-- INFORMATION GIVEN follows --

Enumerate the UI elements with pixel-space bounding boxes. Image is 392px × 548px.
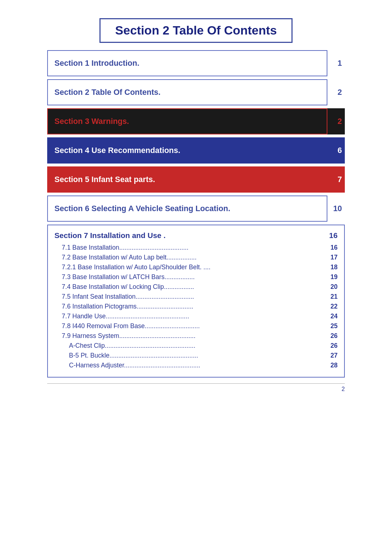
subsection-item-8: 7.8 I440 Removal From Base..............… (54, 321, 338, 331)
section-vehicle-page: 10 (327, 196, 345, 222)
subsection-item-2: 7.2.1 Base Installation w/ Auto Lap/Shou… (54, 262, 338, 272)
subsection-label-3: 7.3 Base Installation w/ LATCH Bars.....… (62, 273, 326, 281)
subsection-label-9: 7.9 Harness System......................… (62, 332, 326, 340)
subsection-label-8: 7.8 I440 Removal From Base..............… (62, 322, 326, 330)
section-row-warnings: Section 3 Warnings . 2 (47, 108, 345, 134)
subsections-list: 7.1 Base Installation...................… (54, 243, 338, 370)
section-use-page: 6 (327, 137, 345, 164)
footer-page-number: 2 (342, 386, 345, 392)
subsection-page-4: 20 (326, 283, 338, 291)
subsection-item-5: 7.5 Infant Seat Installation............… (54, 292, 338, 302)
subsection-item-12: C-Harness Adjuster......................… (54, 360, 338, 370)
subsection-item-3: 7.3 Base Installation w/ LATCH Bars.....… (54, 272, 338, 282)
subsection-label-12: C-Harness Adjuster......................… (69, 362, 326, 369)
section-warnings-label: Section 3 Warnings . (47, 108, 327, 134)
subsection-page-12: 28 (326, 362, 338, 369)
section-row-intro: Section 1 Introduction . 1 (47, 50, 345, 76)
subsection-page-10: 26 (326, 342, 338, 350)
subsection-page-5: 21 (326, 293, 338, 301)
section7-title-row: Section 7 Installation and Use . 16 (54, 231, 338, 240)
subsection-label-1: 7.2 Base Installation w/ Auto Lap belt..… (62, 254, 326, 261)
subsection-label-7: 7.7 Handle Use..........................… (62, 313, 326, 320)
subsection-label-4: 7.4 Base Installation w/ Locking Clip...… (62, 283, 326, 291)
subsection-label-10: A-Chest Clip............................… (69, 342, 326, 350)
subsection-page-8: 25 (326, 322, 338, 330)
section-vehicle-label: Section 6 Selecting A Vehicle Seating Lo… (47, 196, 327, 222)
subsection-item-9: 7.9 Harness System......................… (54, 331, 338, 341)
title-section: Section 2 Table Of Contents (47, 18, 345, 43)
subsection-label-11: B-5 Pt. Buckle..........................… (69, 352, 326, 359)
subsection-label-6: 7.6 Installation Pictograms.............… (62, 303, 326, 310)
subsection-item-10: A-Chest Clip............................… (54, 341, 338, 351)
section-row-toc: Section 2 Table Of Contents . 2 (47, 79, 345, 105)
section-warnings-page: 2 (327, 108, 345, 134)
section-intro-page: 1 (327, 50, 345, 76)
subsection-item-1: 7.2 Base Installation w/ Auto Lap belt..… (54, 253, 338, 262)
page: Section 2 Table Of Contents Section 1 In… (33, 7, 359, 407)
title-box: Section 2 Table Of Contents (99, 18, 292, 43)
subsection-item-7: 7.7 Handle Use..........................… (54, 311, 338, 321)
subsection-page-3: 19 (326, 273, 338, 281)
section-infant-label: Section 5 Infant Seat parts . (47, 166, 327, 193)
footer: 2 (47, 383, 345, 392)
subsection-label-5: 7.5 Infant Seat Installation............… (62, 293, 326, 301)
subsection-page-6: 22 (326, 303, 338, 310)
section-row-use: Section 4 Use Recommendations. 6 (47, 137, 345, 164)
section-row-infant: Section 5 Infant Seat parts . 7 (47, 166, 345, 193)
subsection-item-11: B-5 Pt. Buckle..........................… (54, 351, 338, 360)
subsection-page-9: 26 (326, 332, 338, 340)
section-toc-page: 2 (327, 79, 345, 105)
section7-page: 16 (329, 231, 338, 240)
subsection-label-2: 7.2.1 Base Installation w/ Auto Lap/Shou… (62, 263, 326, 271)
section-intro-label: Section 1 Introduction . (47, 50, 327, 76)
subsection-page-2: 18 (326, 263, 338, 271)
subsection-page-7: 24 (326, 313, 338, 320)
subsection-page-11: 27 (326, 352, 338, 359)
section7-title: Section 7 Installation and Use . (54, 231, 329, 240)
subsection-page-1: 17 (326, 254, 338, 261)
subsection-item-6: 7.6 Installation Pictograms.............… (54, 302, 338, 311)
subsection-label-0: 7.1 Base Installation...................… (62, 244, 326, 251)
section-row-vehicle: Section 6 Selecting A Vehicle Seating Lo… (47, 196, 345, 222)
subsection-item-4: 7.4 Base Installation w/ Locking Clip...… (54, 282, 338, 292)
section-use-label: Section 4 Use Recommendations. (47, 137, 327, 164)
section-infant-page: 7 (327, 166, 345, 193)
page-title: Section 2 Table Of Contents (115, 24, 277, 37)
subsection-page-0: 16 (326, 244, 338, 251)
subsection-item-0: 7.1 Base Installation...................… (54, 243, 338, 253)
section-toc-label: Section 2 Table Of Contents . (47, 79, 327, 105)
section7-block: Section 7 Installation and Use . 16 7.1 … (47, 225, 345, 378)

-- INFORMATION GIVEN concluded --

ACTION ITEM:
Copy out the preceding entries without a single change, leaving out the pictures.

ANSWER TO THE PROBLEM:
Enumerate the UI elements with pixel-space bounding boxes. Image is 392px × 548px.
subsection-item-8: 7.8 I440 Removal From Base..............… (54, 321, 338, 331)
section-vehicle-page: 10 (327, 196, 345, 222)
subsection-item-2: 7.2.1 Base Installation w/ Auto Lap/Shou… (54, 262, 338, 272)
subsection-label-3: 7.3 Base Installation w/ LATCH Bars.....… (62, 273, 326, 281)
subsection-label-9: 7.9 Harness System......................… (62, 332, 326, 340)
subsection-label-8: 7.8 I440 Removal From Base..............… (62, 322, 326, 330)
section-row-warnings: Section 3 Warnings . 2 (47, 108, 345, 134)
subsections-list: 7.1 Base Installation...................… (54, 243, 338, 370)
section-use-page: 6 (327, 137, 345, 164)
footer-page-number: 2 (342, 386, 345, 392)
subsection-page-4: 20 (326, 283, 338, 291)
subsection-item-5: 7.5 Infant Seat Installation............… (54, 292, 338, 302)
subsection-item-12: C-Harness Adjuster......................… (54, 360, 338, 370)
subsection-item-3: 7.3 Base Installation w/ LATCH Bars.....… (54, 272, 338, 282)
subsection-label-12: C-Harness Adjuster......................… (69, 362, 326, 369)
section-warnings-label: Section 3 Warnings . (47, 108, 327, 134)
subsection-page-12: 28 (326, 362, 338, 369)
section-row-intro: Section 1 Introduction . 1 (47, 50, 345, 76)
subsection-page-10: 26 (326, 342, 338, 350)
subsection-page-5: 21 (326, 293, 338, 301)
section7-title-row: Section 7 Installation and Use . 16 (54, 231, 338, 240)
subsection-label-1: 7.2 Base Installation w/ Auto Lap belt..… (62, 254, 326, 261)
subsection-label-7: 7.7 Handle Use..........................… (62, 313, 326, 320)
subsection-label-4: 7.4 Base Installation w/ Locking Clip...… (62, 283, 326, 291)
subsection-label-10: A-Chest Clip............................… (69, 342, 326, 350)
subsection-page-8: 25 (326, 322, 338, 330)
section-vehicle-label: Section 6 Selecting A Vehicle Seating Lo… (47, 196, 327, 222)
subsection-item-9: 7.9 Harness System......................… (54, 331, 338, 341)
title-section: Section 2 Table Of Contents (47, 18, 345, 43)
subsection-label-11: B-5 Pt. Buckle..........................… (69, 352, 326, 359)
subsection-label-6: 7.6 Installation Pictograms.............… (62, 303, 326, 310)
subsection-item-10: A-Chest Clip............................… (54, 341, 338, 351)
section-row-toc: Section 2 Table Of Contents . 2 (47, 79, 345, 105)
section-warnings-page: 2 (327, 108, 345, 134)
section-intro-page: 1 (327, 50, 345, 76)
subsection-item-1: 7.2 Base Installation w/ Auto Lap belt..… (54, 253, 338, 262)
page: Section 2 Table Of Contents Section 1 In… (33, 7, 359, 407)
title-box: Section 2 Table Of Contents (99, 18, 292, 43)
subsection-item-7: 7.7 Handle Use..........................… (54, 311, 338, 321)
subsection-page-3: 19 (326, 273, 338, 281)
section-infant-label: Section 5 Infant Seat parts . (47, 166, 327, 193)
footer: 2 (47, 383, 345, 392)
subsection-label-5: 7.5 Infant Seat Installation............… (62, 293, 326, 301)
subsection-page-6: 22 (326, 303, 338, 310)
section-row-use: Section 4 Use Recommendations. 6 (47, 137, 345, 164)
section-row-infant: Section 5 Infant Seat parts . 7 (47, 166, 345, 193)
subsection-item-11: B-5 Pt. Buckle..........................… (54, 351, 338, 360)
subsection-page-9: 26 (326, 332, 338, 340)
section-toc-page: 2 (327, 79, 345, 105)
section7-page: 16 (329, 231, 338, 240)
subsection-label-2: 7.2.1 Base Installation w/ Auto Lap/Shou… (62, 263, 326, 271)
section-intro-label: Section 1 Introduction . (47, 50, 327, 76)
subsection-page-2: 18 (326, 263, 338, 271)
subsection-page-7: 24 (326, 313, 338, 320)
subsection-page-11: 27 (326, 352, 338, 359)
section7-title: Section 7 Installation and Use . (54, 231, 329, 240)
subsection-page-1: 17 (326, 254, 338, 261)
subsection-item-6: 7.6 Installation Pictograms.............… (54, 302, 338, 311)
subsection-label-0: 7.1 Base Installation...................… (62, 244, 326, 251)
section-row-vehicle: Section 6 Selecting A Vehicle Seating Lo… (47, 196, 345, 222)
subsection-item-4: 7.4 Base Installation w/ Locking Clip...… (54, 282, 338, 292)
section-use-label: Section 4 Use Recommendations. (47, 137, 327, 164)
section-infant-page: 7 (327, 166, 345, 193)
page-title: Section 2 Table Of Contents (115, 24, 277, 37)
subsection-page-0: 16 (326, 244, 338, 251)
subsection-item-0: 7.1 Base Installation...................… (54, 243, 338, 253)
section-toc-label: Section 2 Table Of Contents . (47, 79, 327, 105)
section7-block: Section 7 Installation and Use . 16 7.1 … (47, 225, 345, 378)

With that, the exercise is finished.